Built to run against real Grafana environments, the benchmark measures how agents perform on practical tasks such as querying telemetry data, investigating incidents, and modifying dashboards. Rather than focusing solely on generated outputs, it assesses actions taken within the system, reflecting the operational nature of observability work.
"We are building an agent to help with the observability use cases to help root cause problems," said Villa. " [Internally], if we make a change to the Grafana assistant, we can do a before and after, and we can say, 'Hey, are we doing better on this consistent set of tests?' So it's just another signal for us."
Grafana Assistant
Grafana has also expanded Grafana Assistant, its AI-powered observability agent, beyond its original cloud-only deployment model. The assistant will now be available in additional environments, including on-premises Grafana Enterprise installations, to address the requirements of organisations with stricter data governance or residency constraints.

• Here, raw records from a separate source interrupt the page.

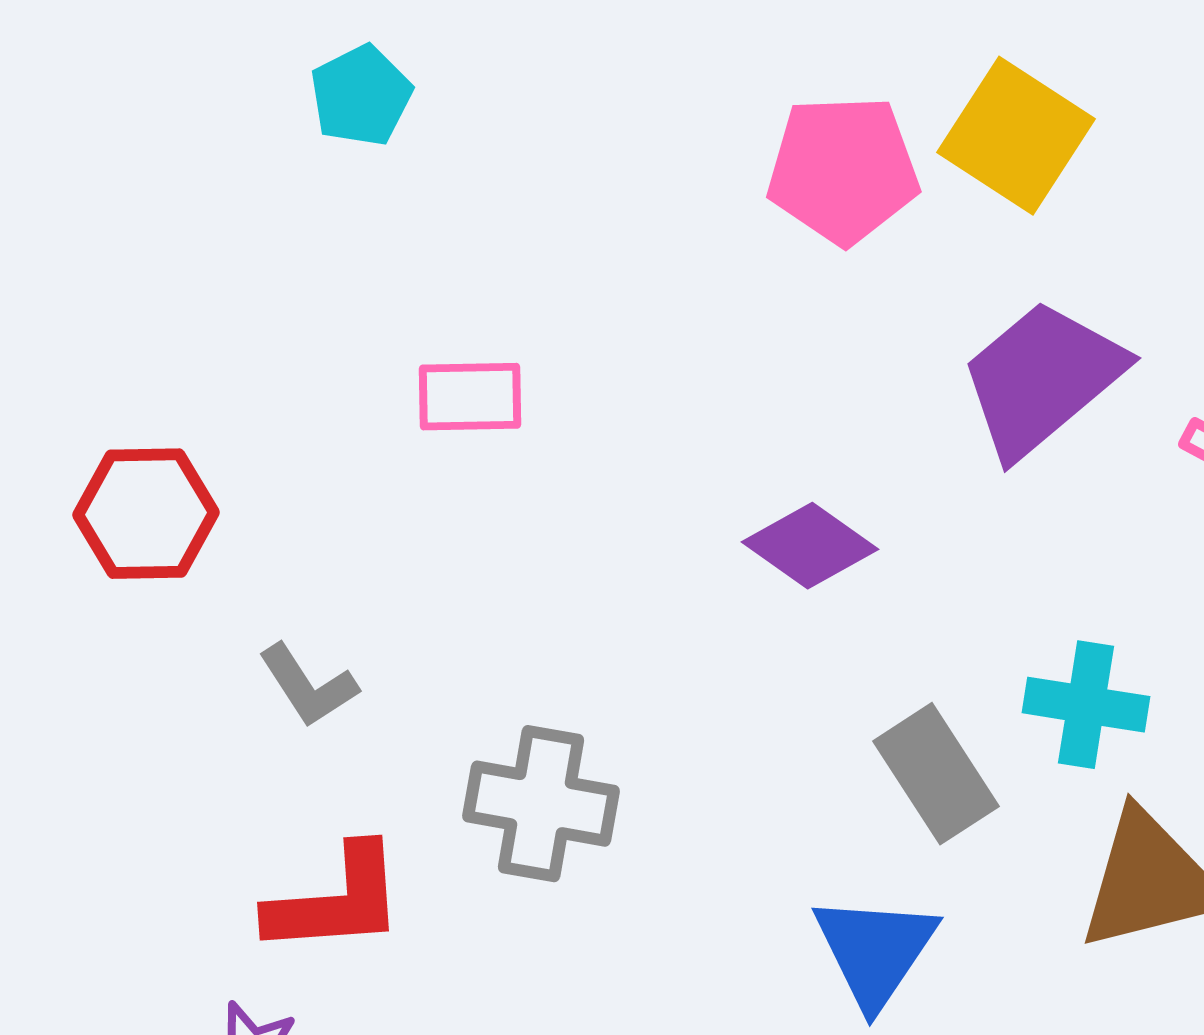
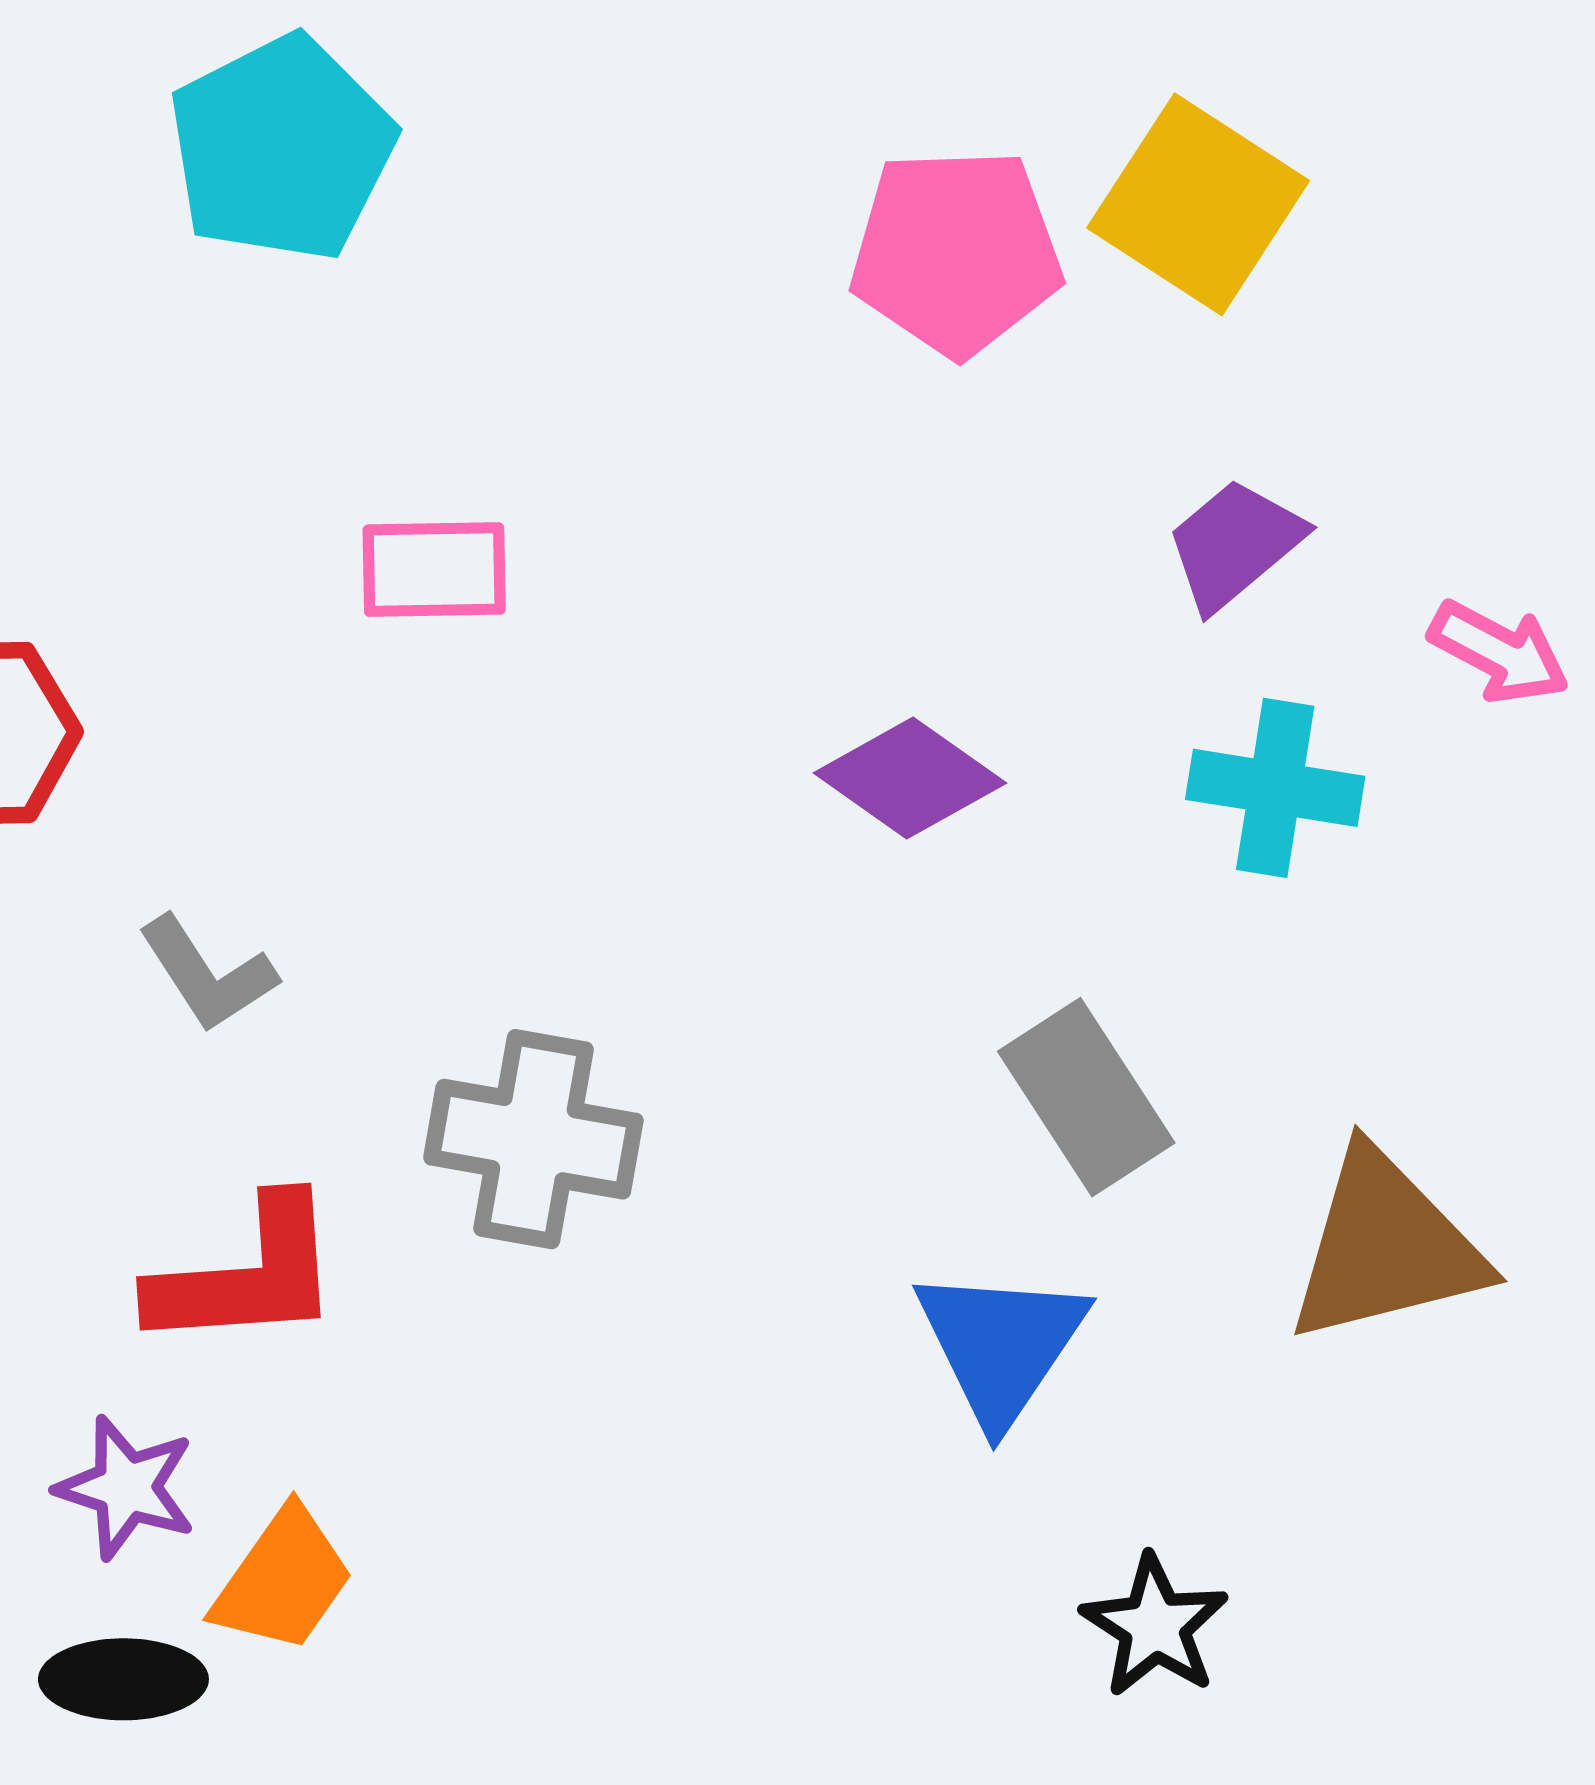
cyan pentagon: (361, 96) -> (282, 148), size x1.6
purple trapezoid: (1042, 379) -> (1235, 544), size x0.6
cyan cross: (1086, 705) -> (1275, 788), moved

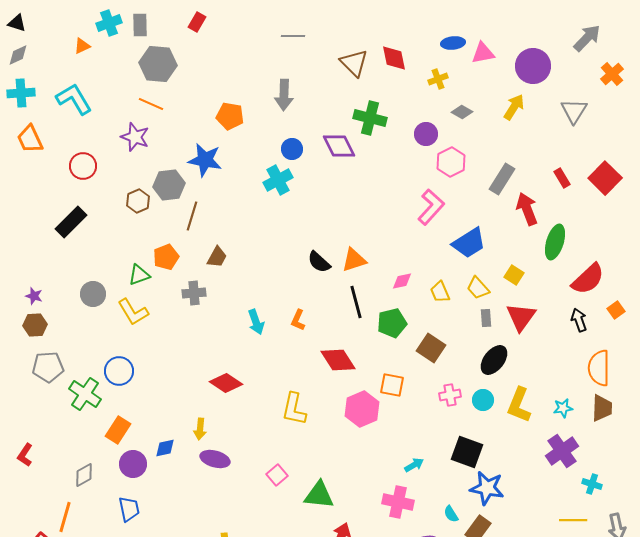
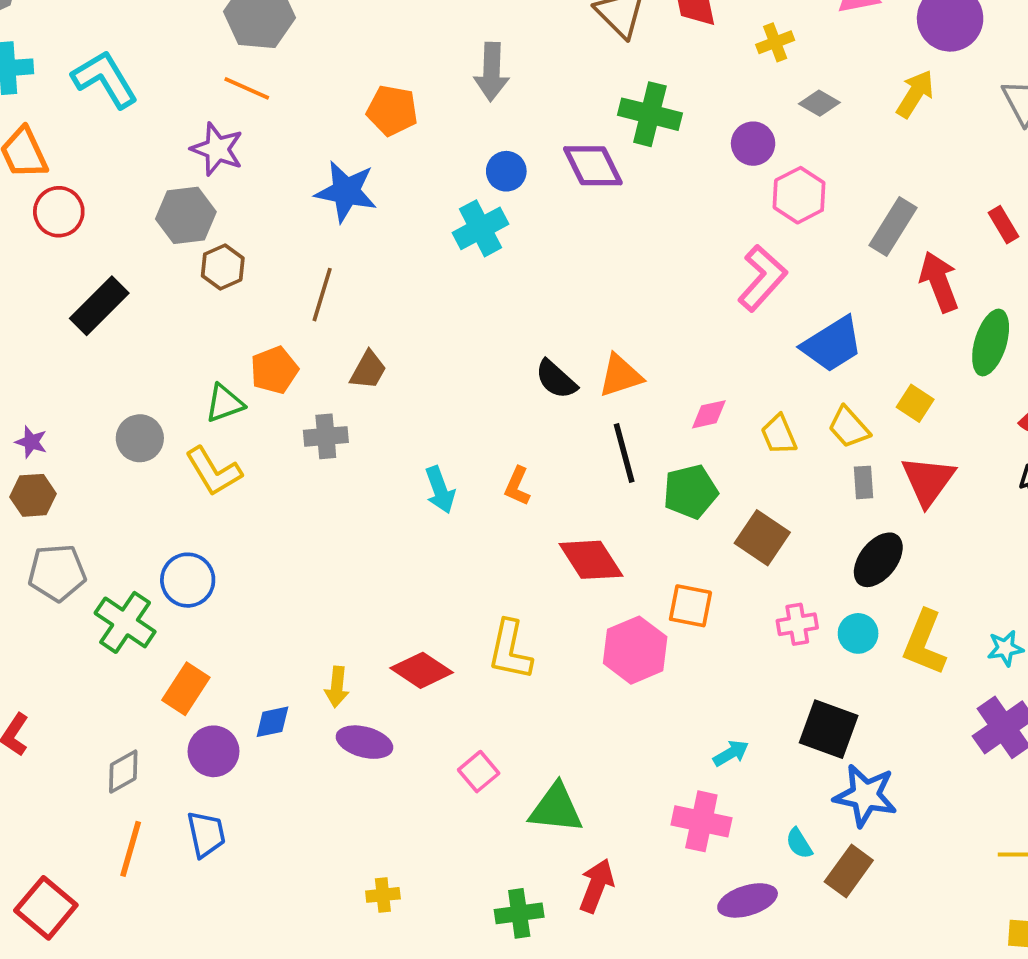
red circle: (83, 166) -> (59, 212), moved
gray hexagon: (169, 185) -> (186, 215), moved
red diamond: (226, 383) -> (422, 670), moved
orange line: (65, 517) -> (131, 849), moved

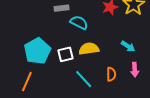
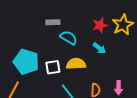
cyan arrow: (128, 46) -> (99, 48), moved
cyan pentagon: (37, 51) -> (26, 62), turned -30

The expansion to open-source Grafana users also introduces new capabilities designed to embed the assistant more deeply into operational workflows. These include a dedicated workspace for simultaneous chat and visualisation, an API for integration into external systems, and automation features that allow routine tasks to be scheduled and executed without manual intervention.
"You have this extremely patient buddy to help you with onboarding that can also do a lot of the certain acts around, like creating dashboards that you used to have to do yourself. So, combine that with the ability to come up with a lot of really high-quality hypotheses for why something is going wrong in your software system," said Villa. "We're taking that value that, right now, only cloud users have been able to get, and bringing it to our open source community.'
Additional integrations extend the assistant into collaboration platforms such as Microsoft Teams, while support for more than 50 external tools and multiple native data sources aims to reduce fragmentation across observability stacks.
Grafana Cloud CLI (GCX)
As developers increasingly rely on tools such as AI coding assistants and agent-based workflows, Grafana has positioned GCX to bring observability data into those environments. It allows engineers to query telemetry, configure systems, and invoke assistant capabilities directly from their development interface.
Villa said this reduces the need to switch between dashboards and alerting systems, enabling a more continuous feedback loop between development and production. The tool also supports workflows in which AI agents can correlate live system data with recent code changes and suggest remediation steps.
"Many developers say they're spending the majority of their time in...a developer environment. So this lets experience an interface with Grafana assistant, right in the same place that you're looking at your code," said Villa.